(ENTRIES SHOWN Opens)
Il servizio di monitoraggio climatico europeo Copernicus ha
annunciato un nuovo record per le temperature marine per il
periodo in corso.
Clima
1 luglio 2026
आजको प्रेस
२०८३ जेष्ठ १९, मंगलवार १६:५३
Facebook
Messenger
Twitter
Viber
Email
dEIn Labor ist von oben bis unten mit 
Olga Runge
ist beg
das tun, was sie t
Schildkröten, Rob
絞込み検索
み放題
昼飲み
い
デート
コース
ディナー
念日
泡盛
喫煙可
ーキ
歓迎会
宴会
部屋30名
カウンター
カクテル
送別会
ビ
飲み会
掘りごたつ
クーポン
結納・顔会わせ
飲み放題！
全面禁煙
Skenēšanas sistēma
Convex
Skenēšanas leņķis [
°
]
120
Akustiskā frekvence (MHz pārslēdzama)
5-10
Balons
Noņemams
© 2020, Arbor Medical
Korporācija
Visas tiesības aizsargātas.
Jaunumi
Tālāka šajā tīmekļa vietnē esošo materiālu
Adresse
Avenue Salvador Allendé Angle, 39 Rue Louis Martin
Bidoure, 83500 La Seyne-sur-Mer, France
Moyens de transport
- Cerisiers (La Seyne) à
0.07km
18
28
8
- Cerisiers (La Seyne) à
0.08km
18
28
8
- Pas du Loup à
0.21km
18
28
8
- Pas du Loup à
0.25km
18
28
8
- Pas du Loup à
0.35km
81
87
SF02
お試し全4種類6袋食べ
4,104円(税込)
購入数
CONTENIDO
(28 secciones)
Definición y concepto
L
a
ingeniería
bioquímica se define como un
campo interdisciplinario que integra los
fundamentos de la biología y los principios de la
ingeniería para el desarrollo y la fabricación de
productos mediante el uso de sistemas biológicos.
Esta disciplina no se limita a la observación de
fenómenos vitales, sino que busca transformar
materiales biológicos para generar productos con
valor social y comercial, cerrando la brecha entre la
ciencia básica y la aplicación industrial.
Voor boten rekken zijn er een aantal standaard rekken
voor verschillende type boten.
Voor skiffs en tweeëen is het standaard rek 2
(ENTRIES SHOWN Closes)
Take the lines above from the first through the one containing "(28 secciones)" and reproduce them exactly; include nothing else.

Il servizio di monitoraggio climatico europeo Copernicus ha
annunciato un nuovo record per le temperature marine per il
periodo in corso.
Clima
1 luglio 2026
आजको प्रेस
२०८३ जेष्ठ १९, मंगलवार १६:५३
Facebook
Messenger
Twitter
Viber
Email
dEIn Labor ist von oben bis unten mit 
Olga Runge
ist beg
das tun, was sie t
Schildkröten, Rob
絞込み検索
み放題
昼飲み
い
デート
コース
ディナー
念日
泡盛
喫煙可
ーキ
歓迎会
宴会
部屋30名
カウンター
カクテル
送別会
ビ
飲み会
掘りごたつ
クーポン
結納・顔会わせ
飲み放題！
全面禁煙
Skenēšanas sistēma
Convex
Skenēšanas leņķis [
°
]
120
Akustiskā frekvence (MHz pārslēdzama)
5-10
Balons
Noņemams
© 2020, Arbor Medical
Korporācija
Visas tiesības aizsargātas.
Jaunumi
Tālāka šajā tīmekļa vietnē esošo materiālu
Adresse
Avenue Salvador Allendé Angle, 39 Rue Louis Martin
Bidoure, 83500 La Seyne-sur-Mer, France
Moyens de transport
- Cerisiers (La Seyne) à
0.07km
18
28
8
- Cerisiers (La Seyne) à
0.08km
18
28
8
- Pas du Loup à
0.21km
18
28
8
- Pas du Loup à
0.25km
18
28
8
- Pas du Loup à
0.35km
81
87
SF02
お試し全4種類6袋食べ
4,104円(税込)
購入数
CONTENIDO
(28 secciones)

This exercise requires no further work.